Apache Kafka integration

From Fusion Registry Wiki
Revision as of 02:33, 7 February 2020 by Glenn (talk | contribs) (Created page with "=Version= Fusion Registry 10.0.2 =Overview= Fusion Registry can act as an Apache Kafka Producer where specified events are published on definable topics. The library of possi...")
(diff) ← Older revision | Latest revision (diff) | Newer revision → (diff)
Jump to navigation Jump to search

Version

Fusion Registry 10.0.2

Overview

Fusion Registry can act as an Apache Kafka Producer where specified events are published on definable topics.

The library of possible events is extensible with the expection that new events can be easily added as required when use cases emerge. At present, the Kafka publication system recognises only one event, namely 'Structure Notification' which publishes changes to structures in a similar way to that of the RSS feed and the email notification subscription process.

Other events are envisaged include:

  • Anything that's audited including data registrations, user login events etc
  • Errors
  • Configuration changes, e.g. changes to server settings
  • Changes to Content Security Rules

Connection to a single Kafka service is supported.

Configuration

Configuration is performed through the GUI with 'admin' privileges.

Connection

KafkaConnection.PNG

Paramater Value
Client ID A unique identifier for the Fusion Registry client. There's no real restrictions.
Host Hostname or IP address of the Kafka Service as defined by the Kafka administrator
Port Port number of the Kafka service
Comression Algorithm The algorithm to compress the payload. Choices are: None, GZIP, Snappy, LZ4.
Enable Kerberos Security If Enabled,the Producer attempts to authenticate with the specified Kerberos service for access to Kafka

Topics

KafkaTopics.PNG

Defines the topic(s) for the event type.

Kafka Topic is ID of the topic on which to publish. The Spring Kafka interface on which the functionality is based indicates that multiple topics can be specified separated by commas.

So 'FOO' publishes on just the single topic specified.
'FOO,BAR' publishes on both FOO and BAR topics.

Note that publication on multiple topics has not been comprehensively tested.

General Behaviour

The Producer sub-system will attempt to publish events to Kafka in real time. If the publication fails, the message is placed on an in-memory queue which an independent thread periodically attempts to process. The thread is resilient and is replaced on failure to ensure queue is never left un-monitored.

IMPORTANT: The in-memory queue is not persisted so changes to Registry structures that are yet to be sucessfully published to Kafka will be lost if the Registry service is stopped.

Structure Message Publication Behaviour

Kafka Message Key

The SDMX Structure URN is used as the Kafka Message Key.
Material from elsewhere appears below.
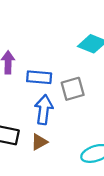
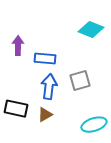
gray square: (73, 89) -> (80, 81), moved

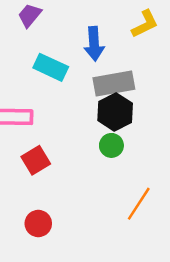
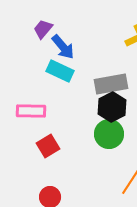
blue arrow: (94, 44) -> (63, 47), moved, turned -36
green circle: (111, 145) -> (109, 134), size x1.5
Consumers must therefore be prepared to receive and interpret the key as the Structure URN correctly when processing the message. This is particularly important for structure deletion where the Message Key is the only source of information about which structure is being referred to.
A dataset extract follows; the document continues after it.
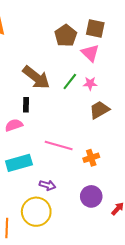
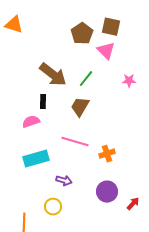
pink star: (90, 83) -> (129, 81), moved
brown trapezoid: (99, 110) -> (80, 107), moved, turned -30
yellow circle: (36, 212) -> (53, 207), size x0.6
Additions and Modifications

Addition and Modification of structures both result in an SDMX 'replace' message containing the full content of the structures. Deltas (such as the addition of a Code to a Codelist) are not supported.

Deletions

Deletion of structures results in a 'tombstone' message, i.e. one with null payload but the URN of the deleted structure in the Message Key.

Kafka Transactions

The addition and / or modification of a number of structures in a single Registry process are encapsulated into a Kafka Transaction, as when processing an SDMX-ML message containing more than one structure.
Structure deletions are never mixed with additions / modifications in the same transaction. This reflects the behaviour of the SDMX REST API whereby additions / modifications use HTTP POST, while deletions require HTTP DELETE.

Full Content Publication

Under certain conditions, the Fusion Registry Producer will publish all of its structures in a single SDMX Structure Message of the chosen format to Kafka.
These are:

  1. When a new Kafka connection is set up, or the configuration of an existing Kafka connection is changed
  2. Registry startup

The principle here is to ensure that Consumers have a consistent baseline against which to process subsequent change notifications.

It also mitigates the risk that changes held in the Registry's in-memory queue of messages awaiting Kafka publication were lost on shutdown by forcing Consumers to re-synchronise on Registry startup.
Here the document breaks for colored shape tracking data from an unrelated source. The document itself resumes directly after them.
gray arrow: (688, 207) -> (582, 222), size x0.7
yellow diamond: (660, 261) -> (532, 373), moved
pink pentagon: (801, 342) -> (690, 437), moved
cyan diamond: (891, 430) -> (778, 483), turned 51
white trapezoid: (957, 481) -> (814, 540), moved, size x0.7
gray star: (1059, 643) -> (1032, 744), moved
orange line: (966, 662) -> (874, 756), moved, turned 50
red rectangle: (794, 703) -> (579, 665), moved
Publication Arbitration on Fusion Registry Load Balanced Clusters

IMPORTANT: There is currently no arbitration mechanism between peer Fusion Registry instances configured in a Load Balanced cluster. This means that each member of the cluster independently publishes each structure change notification to Kafka, resulting in duplication of notifications.

Structure changes made on one instance of Fusion Registry in a cluster are replicated to all of the others through either a shared database polling mechanism, or by Rabbit MQ messaging. An instance receiving information that structures have changed elsewhere in the cluster updates its in-memory SDMX information model accordingly. The update event is however trapped by its Kafka notification processor and published as normal.

Changes are required to the Kafka event processing behaviour of Registries operating in a cluster to arbitrate over which instance publishes the notification on Kafka such that a structure change is notified once and only once, as expected.